▶ _TASK PROMPT_: Find the line containing "artir de la perspectiva de H.R. Jauss" in the entries; transcribe it and all remaining lines through the end, exactly as they appear, but not the pictures.

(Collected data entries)
=====

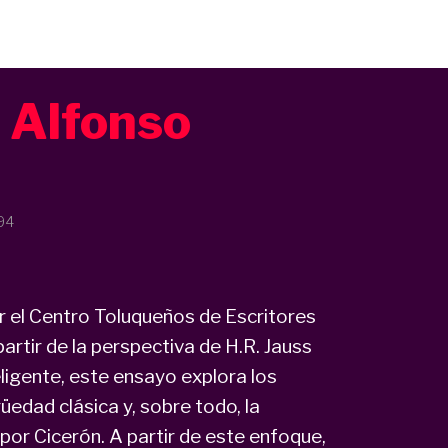
: Alfonso
94
r el Centro Toluqueños de Escritores
artir de la perspectiva de H.R. Jauss
ligente, este ensayo explora los
edad clásica y, sobre todo, la
 por Cicerón. A partir de este enfoque,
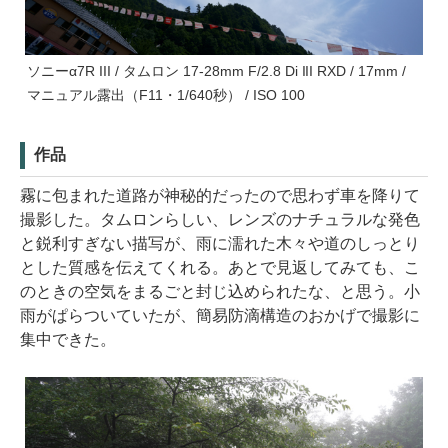
ソニーα7R III / タムロン 17-28mm F/2.8 Di III RXD / 17mm /
マニュアル露出（F11・1/640秒） / ISO 100
作品
霧に包まれた道路が神秘的だったので思わず車を降りて
撮影した。タムロンらしい、レンズのナチュラルな発色
と鋭利すぎない描写が、雨に濡れた木々や道のしっとり
とした質感を伝えてくれる。あとで見返してみても、こ
のときの空気をまるごと封じ込められたな、と思う。小
雨がぱらついていたが、簡易防滴構造のおかげで撮影に
集中できた。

=====

▶ _TASK RESPONSE_:
artir de la perspectiva de H.R. Jauss
ligente, este ensayo explora los
edad clásica y, sobre todo, la
 por Cicerón. A partir de este enfoque,
ソニーα7R III / タムロン 17-28mm F/2.8 Di III RXD / 17mm /
マニュアル露出（F11・1/640秒） / ISO 100
作品
霧に包まれた道路が神秘的だったので思わず車を降りて
撮影した。タムロンらしい、レンズのナチュラルな発色
と鋭利すぎない描写が、雨に濡れた木々や道のしっとり
とした質感を伝えてくれる。あとで見返してみても、こ
のときの空気をまるごと封じ込められたな、と思う。小
雨がぱらついていたが、簡易防滴構造のおかげで撮影に
集中できた。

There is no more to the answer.